- _WHAT TO PRODUCE_:
A single number is the answer here: the count of lines in the records below in which the word "target" appears.

- _DATASET EXCERPTS_:
· · · · · · ·

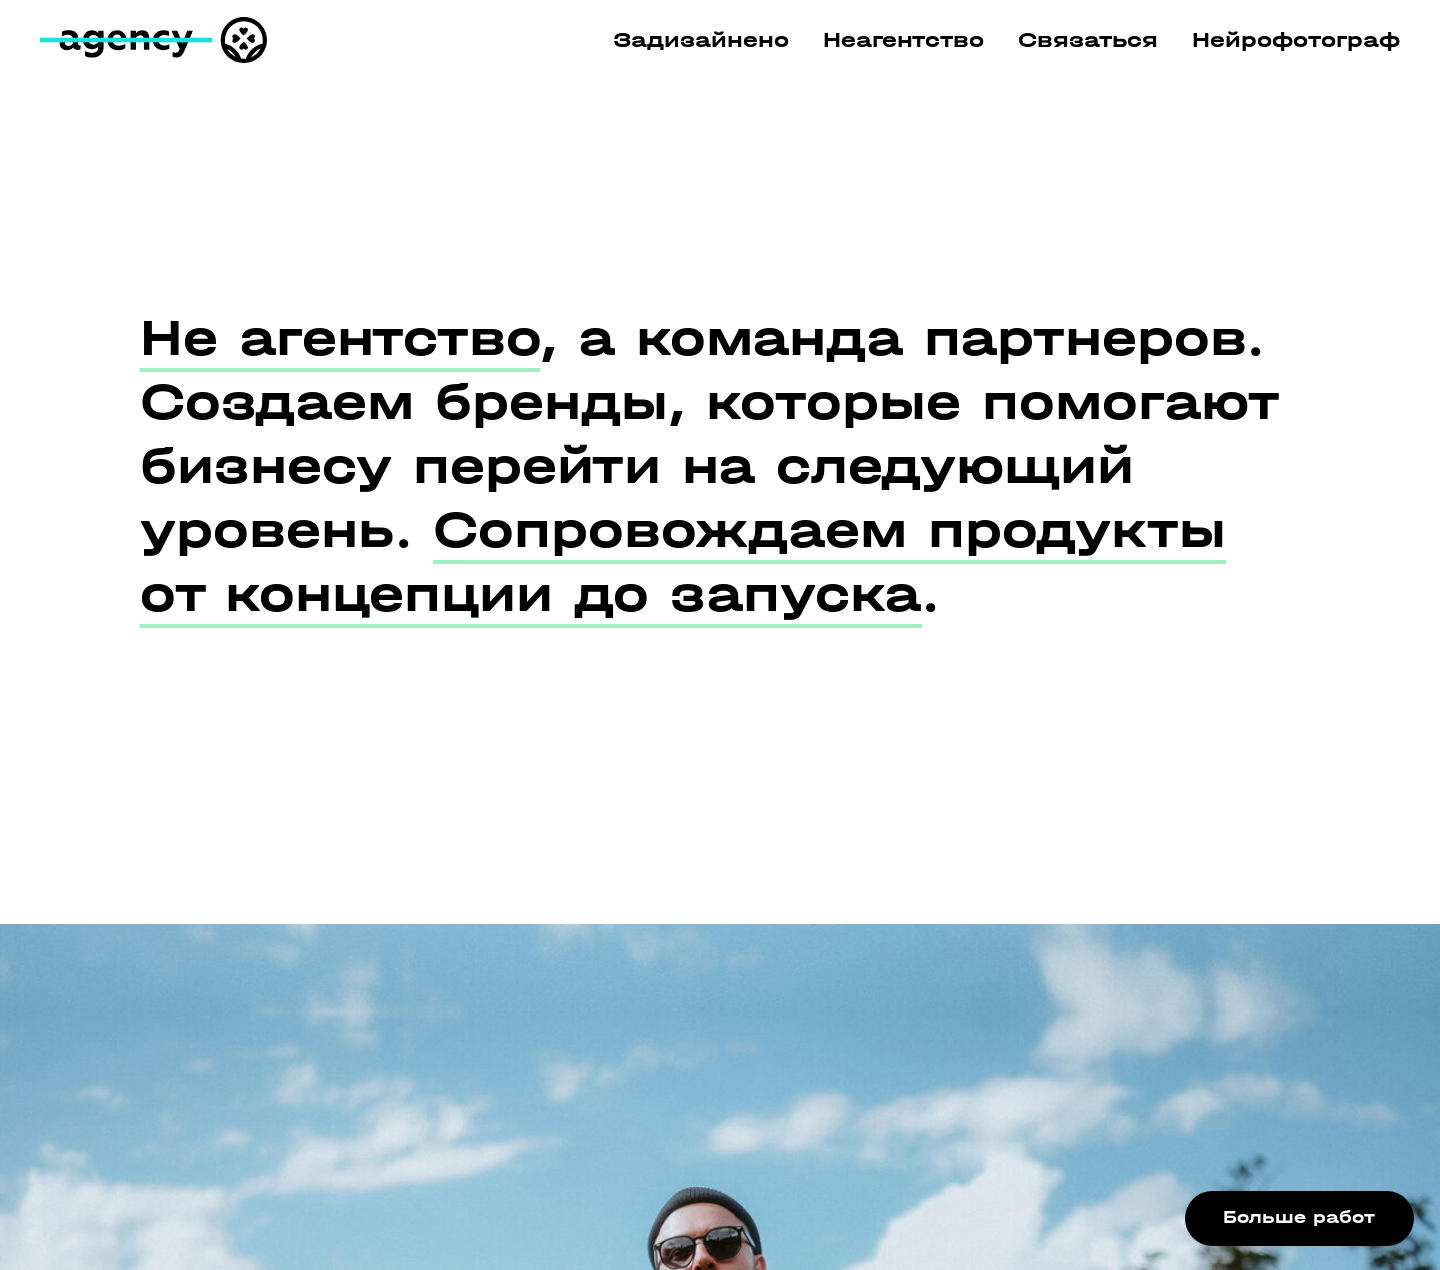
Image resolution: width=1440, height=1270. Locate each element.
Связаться (1088, 40)
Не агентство (340, 338)
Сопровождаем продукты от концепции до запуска (683, 562)
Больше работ (1299, 1217)
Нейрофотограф (1296, 40)
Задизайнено (701, 40)
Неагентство (903, 40)
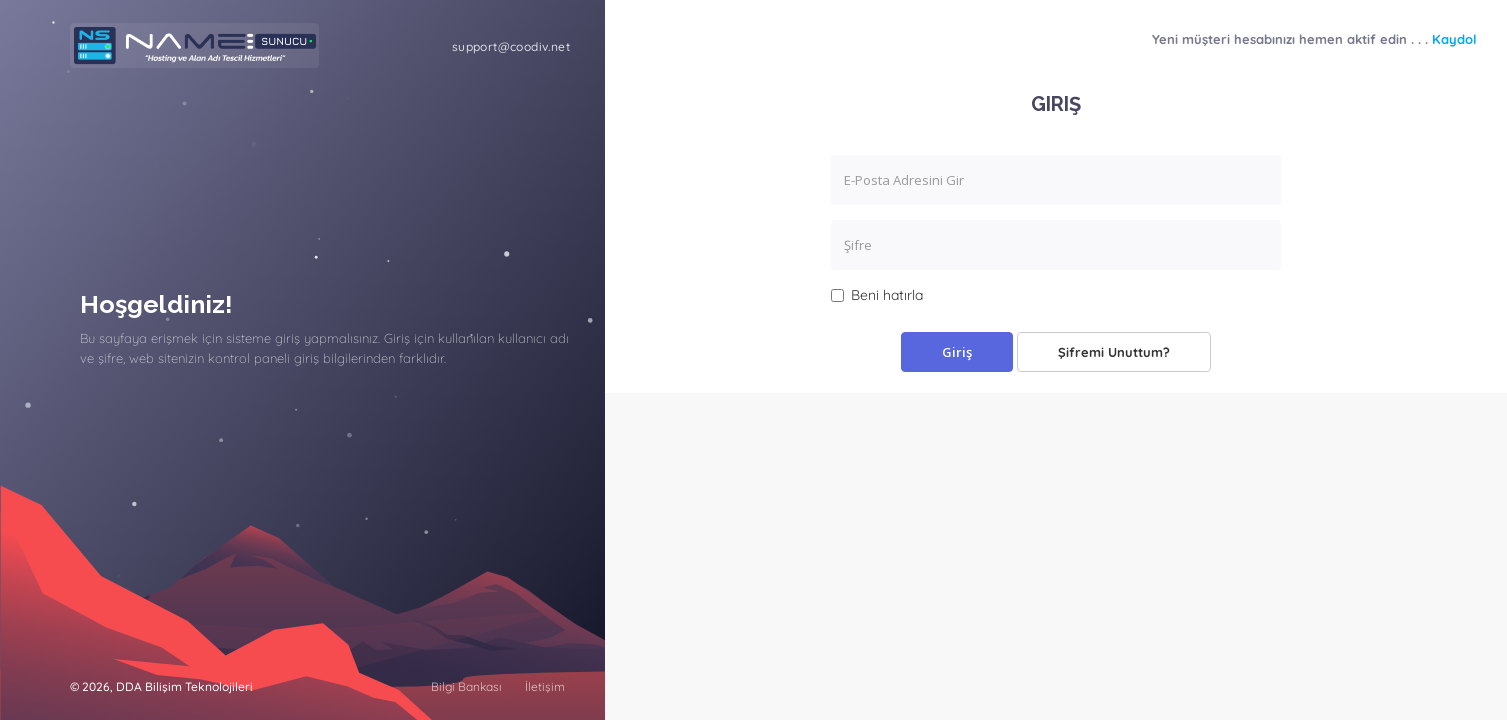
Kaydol (1454, 39)
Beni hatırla (877, 295)
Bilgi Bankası (466, 686)
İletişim (545, 686)
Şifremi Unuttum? (1114, 352)
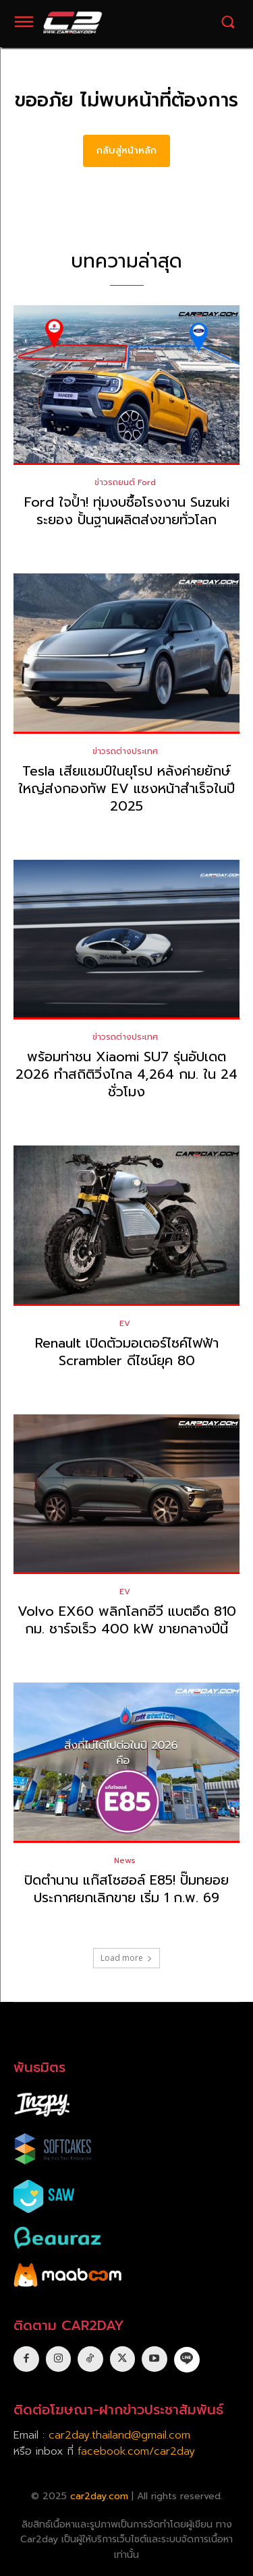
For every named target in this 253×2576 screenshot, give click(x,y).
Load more (126, 1958)
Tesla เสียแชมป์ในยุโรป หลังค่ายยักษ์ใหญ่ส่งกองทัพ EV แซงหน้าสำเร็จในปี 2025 (126, 788)
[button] (228, 22)
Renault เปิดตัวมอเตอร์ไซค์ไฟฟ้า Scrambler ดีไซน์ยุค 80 (127, 1352)
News (125, 1860)
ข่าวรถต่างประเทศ (125, 751)
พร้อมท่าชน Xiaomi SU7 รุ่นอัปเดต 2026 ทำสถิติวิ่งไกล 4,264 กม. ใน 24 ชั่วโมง (126, 1074)
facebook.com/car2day (136, 2451)
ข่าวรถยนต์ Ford (125, 482)
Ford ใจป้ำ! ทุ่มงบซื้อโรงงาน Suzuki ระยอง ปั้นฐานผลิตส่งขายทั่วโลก (126, 511)
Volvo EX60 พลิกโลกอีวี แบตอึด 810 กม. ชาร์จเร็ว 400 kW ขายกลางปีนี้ (127, 1620)
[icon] (187, 2359)
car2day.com (99, 2496)
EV (124, 1323)
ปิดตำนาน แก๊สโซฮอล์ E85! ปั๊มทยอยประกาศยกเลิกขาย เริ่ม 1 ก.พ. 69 (126, 1889)
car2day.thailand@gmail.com (119, 2435)
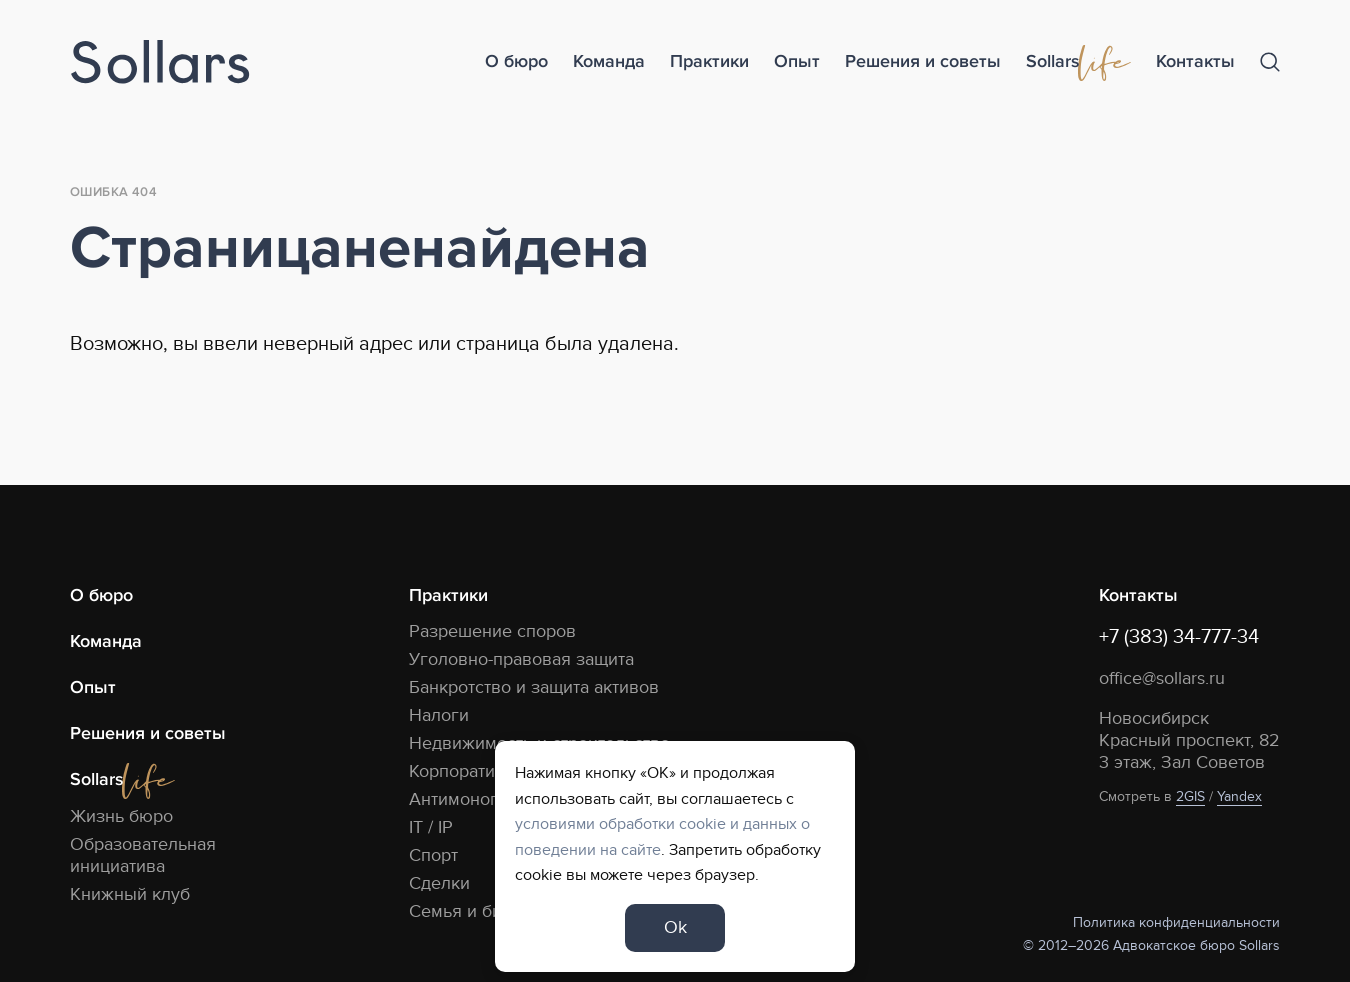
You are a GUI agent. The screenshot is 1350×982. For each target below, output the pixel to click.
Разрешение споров (492, 631)
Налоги (439, 715)
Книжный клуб (130, 894)
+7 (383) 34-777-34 (1179, 637)
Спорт (433, 855)
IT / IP (431, 827)
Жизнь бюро (121, 816)
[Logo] (160, 62)
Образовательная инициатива (143, 855)
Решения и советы (923, 61)
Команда (609, 61)
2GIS (1190, 796)
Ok (675, 927)
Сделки (439, 883)
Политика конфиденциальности (1176, 922)
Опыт (797, 61)
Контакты (1195, 61)
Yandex (1239, 796)
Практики (709, 61)
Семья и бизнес (474, 911)
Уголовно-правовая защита (521, 659)
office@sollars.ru (1162, 678)
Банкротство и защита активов (534, 687)
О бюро (516, 61)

· · · · · · ·

- _SOLUTION TO THIS EXERCISE_:
2